Saved entries
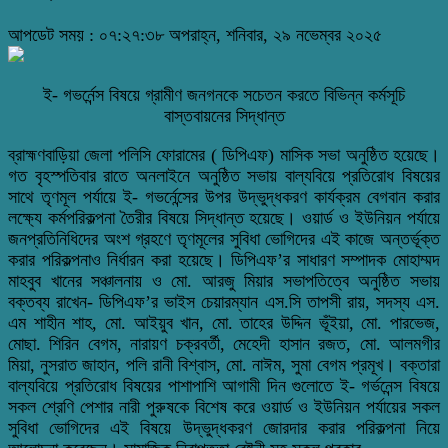
আপডেট সময় : ০৭:২৭:৩৮ অপরাহ্ন, শনিবার, ২৯ নভেম্বর ২০২৫
ই- গভর্নেন্স বিষয়ে গ্রামীণ জনগনকে সচেতন করতে বিভিন্ন কর্মসূচি
বাস্তবায়নের সিদ্ধান্ত
ব্রাহ্মণবাড়িয়া জেলা পলিসি ফোরামের ( ডিপিএফ) মাসিক সভা অনুষ্ঠিত হয়েছে।
গত বৃহস্পতিবার রাতে অনলাইনে অনুষ্ঠিত সভায় বাল্যবিয়ে প্রতিরোধ বিষয়ের
সাথে তৃণমূল পর্যায়ে ই- গভর্নেন্সের উপর উদ্ভুদ্ধকরণ কার্যক্রম বেগবান করার
লক্ষ্যে কর্মপরিকল্পনা তৈরীর বিষয়ে সিদ্ধান্ত হয়েছে। ওয়ার্ড ও ইউনিয়ন পর্যায়ে
জনপ্রতিনিধিদের অংশ গ্রহণে তৃণমূলের সুবিধা ভোগিদের এই কাজে অন্তর্ভূক্ত
করার পরিকল্পনাও নির্ধারন করা হয়েছে। ডিপিএফ’র সাধারণ সম্পাদক মোহাম্মদ
মাহবুব খানের সঞ্চালনায় ও মো. আরজু মিয়ার সভাপতিত্বে অনুষ্ঠিত সভায়
বক্তব্য রাখেন- ডিপিএফ’র ভাইস চেয়ারম্যান এস.সি তাপসী রায়, সদস্য এস.
এম শাহীন শাহ, মো. আইয়ুব খান, মো. তাহের উদ্দিন ভূঁইয়া, মো. পারভেজ,
মোছা. শিরিন বেগম, নারায়ণ চক্রবর্তী, মেহেদী হাসান রজত, মো. আলমগীর
মিয়া, নুসরাত জাহান, পলি রানী বিশ্বাস, মো. নাঈম, সুমা বেগম প্রমূখ। বক্তারা
বাল্যবিয়ে প্রতিরোধ বিষয়ের পাশাপাশি আগামী দিন গুলোতে ই- গর্ভনেন্স বিষয়ে
সকল শ্রেণি পেশার নারী পুরুষকে বিশেষ করে ওয়ার্ড ও ইউনিয়ন পর্যায়ের সকল
সুবিধা ভোগিদের এই বিষয়ে উদ্ভুদ্ধকরণ জোরদার করার পরিকল্পনা নিয়ে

- EXERCISE INSTRUCTIONS: Every line in the data that holds the string "ধকরণ" should be returned.

- ANSWER SPACE:
সাথে তৃণমূল পর্যায়ে ই- গভর্নেন্সের উপর উদ্ভুদ্ধকরণ কার্যক্রম বেগবান করার
সুবিধা ভোগিদের এই বিষয়ে উদ্ভুদ্ধকরণ জোরদার করার পরিকল্পনা নিয়ে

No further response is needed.